Find every line below with the word "drones" in it, and copy each one.

==== Record set ====

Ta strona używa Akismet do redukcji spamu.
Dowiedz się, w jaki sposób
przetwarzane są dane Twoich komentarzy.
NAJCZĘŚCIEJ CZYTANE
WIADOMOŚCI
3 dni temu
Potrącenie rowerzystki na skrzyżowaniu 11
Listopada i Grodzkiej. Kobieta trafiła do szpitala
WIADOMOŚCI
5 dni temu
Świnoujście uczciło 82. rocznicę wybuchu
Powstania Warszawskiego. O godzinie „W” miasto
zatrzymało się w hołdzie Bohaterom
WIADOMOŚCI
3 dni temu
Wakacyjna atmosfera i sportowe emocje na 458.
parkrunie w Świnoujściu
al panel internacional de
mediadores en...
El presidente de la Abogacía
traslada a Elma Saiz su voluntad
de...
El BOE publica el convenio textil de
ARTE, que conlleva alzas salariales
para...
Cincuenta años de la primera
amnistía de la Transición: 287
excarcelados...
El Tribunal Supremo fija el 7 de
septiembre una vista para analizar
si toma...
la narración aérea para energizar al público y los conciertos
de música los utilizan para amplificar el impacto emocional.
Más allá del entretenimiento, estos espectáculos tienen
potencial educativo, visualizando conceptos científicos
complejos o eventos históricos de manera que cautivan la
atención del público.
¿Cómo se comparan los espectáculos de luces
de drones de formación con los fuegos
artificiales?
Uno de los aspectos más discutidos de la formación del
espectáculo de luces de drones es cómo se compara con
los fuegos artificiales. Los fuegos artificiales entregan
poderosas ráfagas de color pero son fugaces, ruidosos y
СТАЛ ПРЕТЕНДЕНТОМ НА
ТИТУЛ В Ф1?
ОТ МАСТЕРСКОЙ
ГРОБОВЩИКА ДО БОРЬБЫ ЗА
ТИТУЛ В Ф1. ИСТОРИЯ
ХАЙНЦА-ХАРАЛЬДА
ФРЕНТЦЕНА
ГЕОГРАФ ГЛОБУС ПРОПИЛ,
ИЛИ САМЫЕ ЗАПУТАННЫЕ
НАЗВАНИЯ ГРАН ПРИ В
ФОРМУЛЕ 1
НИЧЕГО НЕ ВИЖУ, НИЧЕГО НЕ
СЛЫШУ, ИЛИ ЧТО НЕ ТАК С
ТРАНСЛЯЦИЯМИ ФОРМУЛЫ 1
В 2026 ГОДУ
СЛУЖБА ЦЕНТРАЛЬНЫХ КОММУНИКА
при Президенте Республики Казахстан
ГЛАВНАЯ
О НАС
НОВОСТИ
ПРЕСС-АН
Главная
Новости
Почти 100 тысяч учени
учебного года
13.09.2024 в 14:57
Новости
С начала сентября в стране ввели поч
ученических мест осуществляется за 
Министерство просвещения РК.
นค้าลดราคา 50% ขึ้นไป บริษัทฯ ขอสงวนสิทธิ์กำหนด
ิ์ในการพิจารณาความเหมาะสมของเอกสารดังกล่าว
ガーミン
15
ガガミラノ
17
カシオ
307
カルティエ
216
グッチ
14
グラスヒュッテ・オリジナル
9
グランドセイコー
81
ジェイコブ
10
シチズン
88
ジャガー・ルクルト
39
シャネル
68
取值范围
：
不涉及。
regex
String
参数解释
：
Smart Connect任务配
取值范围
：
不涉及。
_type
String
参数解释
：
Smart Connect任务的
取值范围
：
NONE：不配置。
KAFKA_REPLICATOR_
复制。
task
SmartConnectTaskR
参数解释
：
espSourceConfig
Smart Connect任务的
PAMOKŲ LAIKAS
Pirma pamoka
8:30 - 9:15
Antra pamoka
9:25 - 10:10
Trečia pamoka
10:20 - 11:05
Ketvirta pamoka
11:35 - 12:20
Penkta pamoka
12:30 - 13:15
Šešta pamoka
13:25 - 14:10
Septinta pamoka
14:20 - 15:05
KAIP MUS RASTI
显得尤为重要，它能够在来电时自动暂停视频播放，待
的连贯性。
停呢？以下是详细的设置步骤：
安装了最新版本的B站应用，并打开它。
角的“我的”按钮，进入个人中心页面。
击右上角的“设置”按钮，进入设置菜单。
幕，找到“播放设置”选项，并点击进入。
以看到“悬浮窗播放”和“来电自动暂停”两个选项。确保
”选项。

====
==== Record set ====

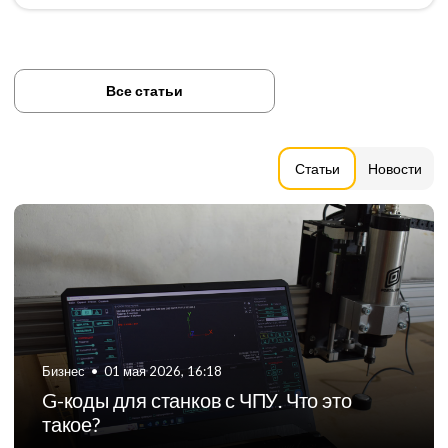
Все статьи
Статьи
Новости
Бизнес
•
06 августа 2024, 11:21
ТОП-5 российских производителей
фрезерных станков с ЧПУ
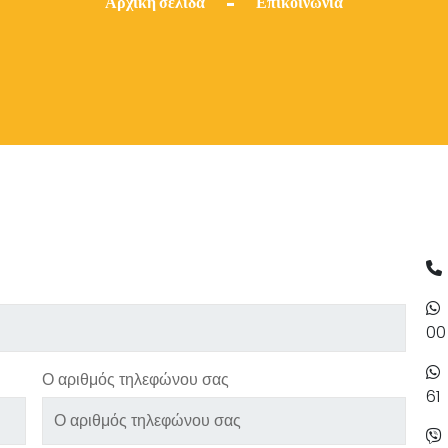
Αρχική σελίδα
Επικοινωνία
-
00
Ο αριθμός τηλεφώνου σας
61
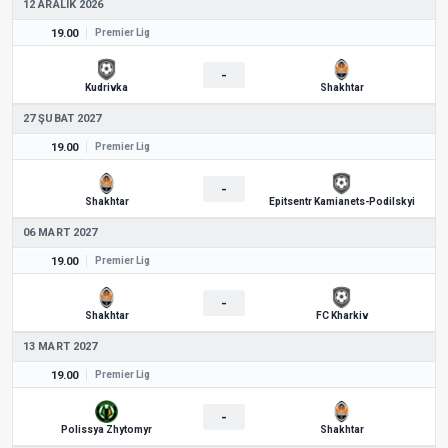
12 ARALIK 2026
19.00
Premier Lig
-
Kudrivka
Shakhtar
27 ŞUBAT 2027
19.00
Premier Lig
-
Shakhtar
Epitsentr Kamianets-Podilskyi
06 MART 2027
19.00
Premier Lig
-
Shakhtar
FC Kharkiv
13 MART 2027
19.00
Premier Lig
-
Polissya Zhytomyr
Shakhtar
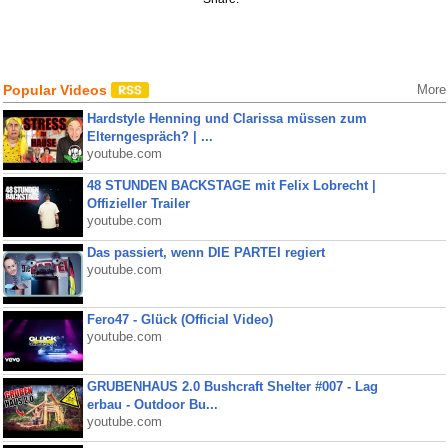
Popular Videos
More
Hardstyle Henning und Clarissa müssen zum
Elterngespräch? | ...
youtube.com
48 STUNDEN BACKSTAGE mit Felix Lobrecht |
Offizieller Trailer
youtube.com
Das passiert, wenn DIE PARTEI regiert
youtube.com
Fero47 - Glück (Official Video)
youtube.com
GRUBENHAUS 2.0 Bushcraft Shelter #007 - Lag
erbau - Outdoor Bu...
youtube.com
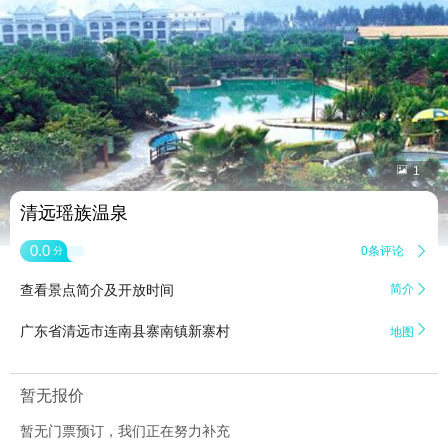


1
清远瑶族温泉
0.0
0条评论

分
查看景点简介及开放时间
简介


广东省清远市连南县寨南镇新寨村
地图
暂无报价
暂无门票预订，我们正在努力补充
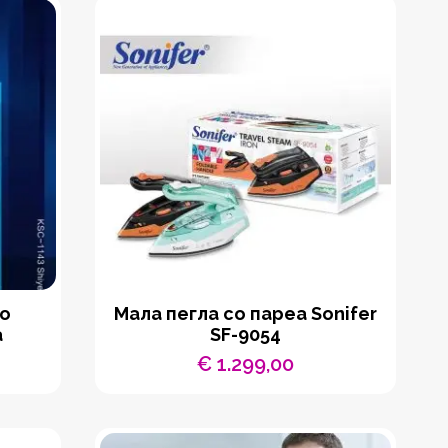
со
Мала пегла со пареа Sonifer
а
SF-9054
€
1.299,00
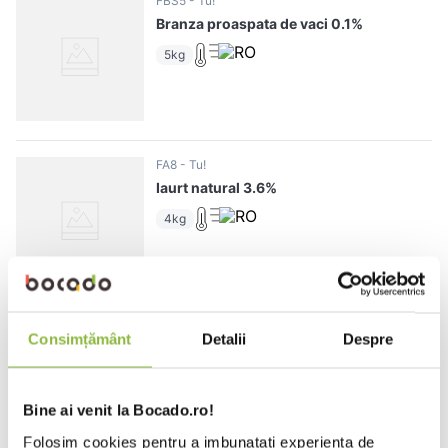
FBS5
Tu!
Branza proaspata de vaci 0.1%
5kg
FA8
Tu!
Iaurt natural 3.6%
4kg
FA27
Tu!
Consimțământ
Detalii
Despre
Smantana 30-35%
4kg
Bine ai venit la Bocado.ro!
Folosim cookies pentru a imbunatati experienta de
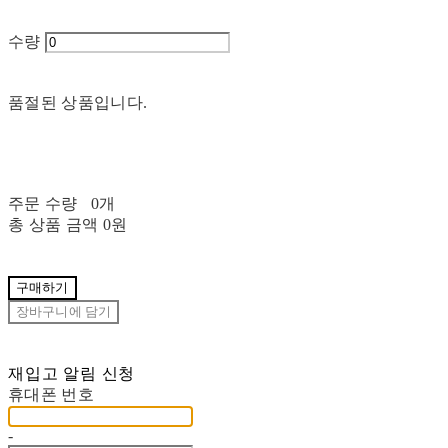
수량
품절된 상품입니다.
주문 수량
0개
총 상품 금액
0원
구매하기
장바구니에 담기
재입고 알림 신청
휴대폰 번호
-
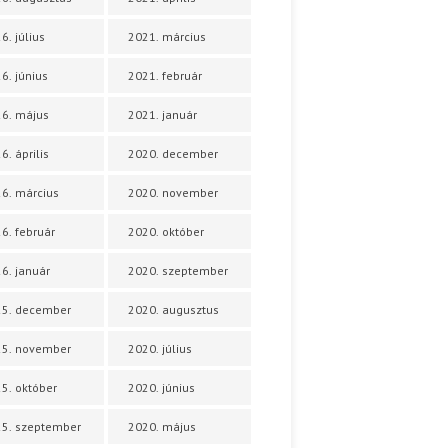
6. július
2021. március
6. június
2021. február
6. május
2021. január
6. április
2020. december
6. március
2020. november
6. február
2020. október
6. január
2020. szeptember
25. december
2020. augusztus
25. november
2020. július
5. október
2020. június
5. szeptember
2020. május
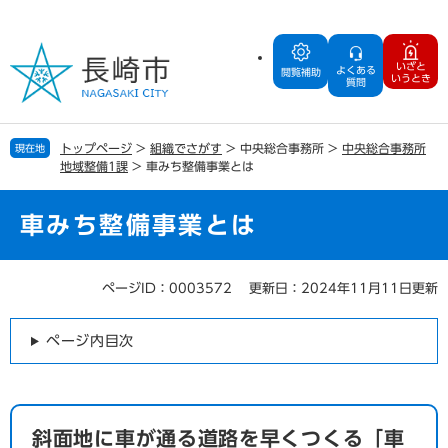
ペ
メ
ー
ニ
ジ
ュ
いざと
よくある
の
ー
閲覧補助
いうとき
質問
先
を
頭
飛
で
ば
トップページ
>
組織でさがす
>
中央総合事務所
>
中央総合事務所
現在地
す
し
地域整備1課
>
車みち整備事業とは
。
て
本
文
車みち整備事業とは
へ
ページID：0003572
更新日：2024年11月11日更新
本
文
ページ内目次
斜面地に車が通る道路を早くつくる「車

====

• Final answer:
de drones de formación con los fuegos
espectáculo de luces de drones es cómo se compara con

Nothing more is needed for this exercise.